Photo Provided by Tara Bhogaraju.

Sophomores Tara Bhogaraju, Shamshika Guttireddy, Sandy Yang, and Catherine Wroniewicz helping out at a FHS Marching Band competition.

Keira McDowell, Staff Writer

Volunteering is a big aspect of Freedom High School. From the variety of volunteer based clubs offered at Freedom High School to other local organizations, students are playing a role in helping the community.

“You don’t realize how fortunate you are until you actually help out in the community” said Heidi Tanudjaja, a FHS senior and the president of KEY club.

She volunteers with her church, Dulles South and KEY club, which is a FHS club that offers a variety of volunteering opportunities for students.

According to Lisa Wood, the FHS career specialist, in the school year 2021-2022, FHS students had a total of 23,761 hours submitted across 28,000 forms. With this, there were a total of 114 students that received at least one Volunteer Letter of Service pin. There were nine freshmen, 17 sophomores, 52 juniors, and 26 seniors who all received one pin. Ten students earned a second additional pin by volunteering for at least another 100 hours. The Volunteer Letter of Service is an award that can be achieved by volunteering a total of 100 hours throughout the four years of  high school. Any additional 100 hours of volunteering is rewarded with an additional pin.

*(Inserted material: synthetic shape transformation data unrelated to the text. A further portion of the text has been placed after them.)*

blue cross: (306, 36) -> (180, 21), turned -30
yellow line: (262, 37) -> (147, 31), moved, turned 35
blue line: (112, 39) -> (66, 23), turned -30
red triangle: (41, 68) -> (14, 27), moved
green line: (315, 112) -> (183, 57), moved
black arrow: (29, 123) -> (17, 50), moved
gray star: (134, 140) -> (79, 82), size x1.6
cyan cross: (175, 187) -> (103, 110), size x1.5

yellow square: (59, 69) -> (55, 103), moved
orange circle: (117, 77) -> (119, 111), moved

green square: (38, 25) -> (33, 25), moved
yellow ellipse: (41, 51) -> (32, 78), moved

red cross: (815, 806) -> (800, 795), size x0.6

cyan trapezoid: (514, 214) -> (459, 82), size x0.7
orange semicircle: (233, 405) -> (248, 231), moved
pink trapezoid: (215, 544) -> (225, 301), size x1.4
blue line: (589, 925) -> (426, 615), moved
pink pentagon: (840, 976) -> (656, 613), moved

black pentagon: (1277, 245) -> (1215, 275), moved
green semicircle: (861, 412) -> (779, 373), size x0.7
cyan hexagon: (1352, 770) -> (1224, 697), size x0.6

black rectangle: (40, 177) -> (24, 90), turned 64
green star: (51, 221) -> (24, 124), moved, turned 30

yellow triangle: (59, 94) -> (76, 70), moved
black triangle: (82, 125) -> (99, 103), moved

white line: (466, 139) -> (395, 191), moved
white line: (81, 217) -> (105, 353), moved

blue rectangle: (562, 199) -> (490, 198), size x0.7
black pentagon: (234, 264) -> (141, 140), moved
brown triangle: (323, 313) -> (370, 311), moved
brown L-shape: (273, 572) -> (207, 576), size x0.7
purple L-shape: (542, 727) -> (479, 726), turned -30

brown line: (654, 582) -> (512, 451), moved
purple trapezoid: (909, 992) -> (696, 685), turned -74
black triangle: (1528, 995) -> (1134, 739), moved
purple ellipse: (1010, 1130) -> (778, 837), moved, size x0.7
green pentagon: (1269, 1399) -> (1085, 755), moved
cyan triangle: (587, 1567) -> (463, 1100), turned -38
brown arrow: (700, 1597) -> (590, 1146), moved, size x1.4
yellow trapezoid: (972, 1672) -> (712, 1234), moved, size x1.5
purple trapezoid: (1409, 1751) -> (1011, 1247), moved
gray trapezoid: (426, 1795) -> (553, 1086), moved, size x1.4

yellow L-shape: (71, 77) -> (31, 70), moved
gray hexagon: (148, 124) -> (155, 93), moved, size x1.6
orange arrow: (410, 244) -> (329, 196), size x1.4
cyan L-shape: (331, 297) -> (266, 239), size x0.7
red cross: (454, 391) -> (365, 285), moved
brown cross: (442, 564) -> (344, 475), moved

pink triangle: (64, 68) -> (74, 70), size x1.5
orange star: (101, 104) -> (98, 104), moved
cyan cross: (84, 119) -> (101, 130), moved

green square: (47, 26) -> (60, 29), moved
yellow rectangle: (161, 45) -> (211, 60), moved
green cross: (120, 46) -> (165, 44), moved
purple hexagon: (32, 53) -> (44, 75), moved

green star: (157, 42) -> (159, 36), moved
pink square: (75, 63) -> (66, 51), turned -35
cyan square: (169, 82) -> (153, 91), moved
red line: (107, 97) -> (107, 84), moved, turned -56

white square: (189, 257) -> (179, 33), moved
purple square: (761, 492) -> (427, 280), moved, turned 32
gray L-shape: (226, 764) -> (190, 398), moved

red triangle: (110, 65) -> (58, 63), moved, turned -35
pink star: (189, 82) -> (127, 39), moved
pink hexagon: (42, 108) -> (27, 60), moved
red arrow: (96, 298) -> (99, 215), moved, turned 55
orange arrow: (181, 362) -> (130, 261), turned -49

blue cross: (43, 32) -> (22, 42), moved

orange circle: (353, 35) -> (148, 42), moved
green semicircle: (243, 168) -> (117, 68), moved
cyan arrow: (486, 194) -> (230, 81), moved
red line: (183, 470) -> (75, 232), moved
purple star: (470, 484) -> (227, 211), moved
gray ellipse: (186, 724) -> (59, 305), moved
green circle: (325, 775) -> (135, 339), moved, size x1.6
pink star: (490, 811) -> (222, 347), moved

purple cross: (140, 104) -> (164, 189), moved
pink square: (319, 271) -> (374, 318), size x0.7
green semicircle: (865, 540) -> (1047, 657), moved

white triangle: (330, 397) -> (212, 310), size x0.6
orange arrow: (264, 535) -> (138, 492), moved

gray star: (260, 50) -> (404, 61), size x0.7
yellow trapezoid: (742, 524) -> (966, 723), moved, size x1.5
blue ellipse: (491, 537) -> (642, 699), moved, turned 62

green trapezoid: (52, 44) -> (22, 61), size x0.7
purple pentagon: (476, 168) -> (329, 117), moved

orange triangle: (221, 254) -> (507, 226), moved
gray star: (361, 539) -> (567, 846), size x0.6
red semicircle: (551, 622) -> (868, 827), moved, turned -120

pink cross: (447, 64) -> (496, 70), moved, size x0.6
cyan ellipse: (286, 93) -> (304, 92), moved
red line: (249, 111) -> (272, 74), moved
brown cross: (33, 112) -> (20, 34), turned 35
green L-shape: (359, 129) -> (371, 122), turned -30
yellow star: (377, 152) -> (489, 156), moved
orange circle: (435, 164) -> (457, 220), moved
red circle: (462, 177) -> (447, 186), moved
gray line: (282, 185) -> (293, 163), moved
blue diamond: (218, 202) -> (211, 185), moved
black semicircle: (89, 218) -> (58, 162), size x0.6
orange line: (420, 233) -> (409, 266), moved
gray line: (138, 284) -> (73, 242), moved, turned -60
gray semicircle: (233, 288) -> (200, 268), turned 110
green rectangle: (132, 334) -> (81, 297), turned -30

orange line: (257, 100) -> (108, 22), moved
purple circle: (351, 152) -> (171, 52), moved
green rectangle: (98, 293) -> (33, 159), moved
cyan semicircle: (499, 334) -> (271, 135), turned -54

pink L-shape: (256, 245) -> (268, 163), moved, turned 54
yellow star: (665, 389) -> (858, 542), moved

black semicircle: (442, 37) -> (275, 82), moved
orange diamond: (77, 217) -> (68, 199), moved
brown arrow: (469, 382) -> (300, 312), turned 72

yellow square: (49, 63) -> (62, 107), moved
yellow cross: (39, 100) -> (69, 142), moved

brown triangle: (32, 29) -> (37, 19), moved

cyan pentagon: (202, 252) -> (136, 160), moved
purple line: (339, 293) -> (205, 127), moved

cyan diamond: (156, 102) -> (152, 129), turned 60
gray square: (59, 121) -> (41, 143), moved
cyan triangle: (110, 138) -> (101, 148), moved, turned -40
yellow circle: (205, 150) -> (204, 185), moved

So many volunteer hours can make a big difference to those in need across many organizations. Students had different reasons for volunteering their time.

Freshman Lexi Perry said, “I volunteer because it makes me feel like I’m making a difference through helping others.”

Perry volunteers with Girl Scouts, most specifically at a variety of Girl Scout camps over the summer, and hopes to join the Red Cross club at FHS. 

“My favorite part [of volunteering] is meeting a lot of different people and being able to give back to the community,” said sophomore Tara Bhogaraju.

Bhogaraju volunteers with the Dulles South Food Pantry, Girl Scouts, Nest 4 Us and the Afghanistan Youth Relief Foundation. Through the Afghanistan Youth Relief Foundation, Bhogaraju was given the opportunity to pack clothes and needed items for those currently in Afghanistan.

“I hope that through packing these clothes I will actually help and benefit someone in Afghanistan going through a crisis right now,” Bhogaraju said. 

For Tanudjaja, one memorable moment she has from her time volunteering was helping with the Leukemia Lymphoma Society where she helped raise awareness about leukemia and lymphoma in the community. 

“I actually got to help out a family up here at Woodgrove High School, because their son was suffering with leukemia and lymphoma,” Tanudjaja said. “I found it really neat and cool that I can impact someone through something so small.”

On top of making a change and helping those both in and out of the community, there are many valuable skills someone can gain from volunteering.

“I’ve learned a lot through volunteering. Specifically how to lead groups of any age and how to manage my time better,” Perry said. 

These skills include things such as being more confident to talk to new people, trying new things, the opportunity to be a leader, gain organization skills, to work as a team with others and the ability to learn physical skills such as building, how to do crafts, and more.

“Through volunteering I’ve blossomed and been able to talk to other people and not be scared,” Tanudjaja said.

Some volunteer based clubs that FHS offers are KEY club, Hope club, Red Cross club, Environmental club, Educators Rising, UNICEF Club and Unified Sports. All of which offer different types of volunteering opportunities to FHS students. From working with children, helping the environment, to helping those with disabilities, FHS has something for everyone. 

“Just ask around and look for communities and organizations,” Bhogaraju said, “There’s always an organization that needs help.”

Some local volunteering organizations that want help consist of the Dulles Food Pantry, the Gum Spring Library, Boy  Scouts and Girl Scouts. While some other opportunities include tutoring, coaching a kids sports team, or helping at the local elementary schools, middle schools, churches, animal shelters, hospitals, or nursing homes. 

“If you haven’t volunteered already, volunteer! It’s a great way to reach out to people and learn new opportunities,” Tanudjaja said.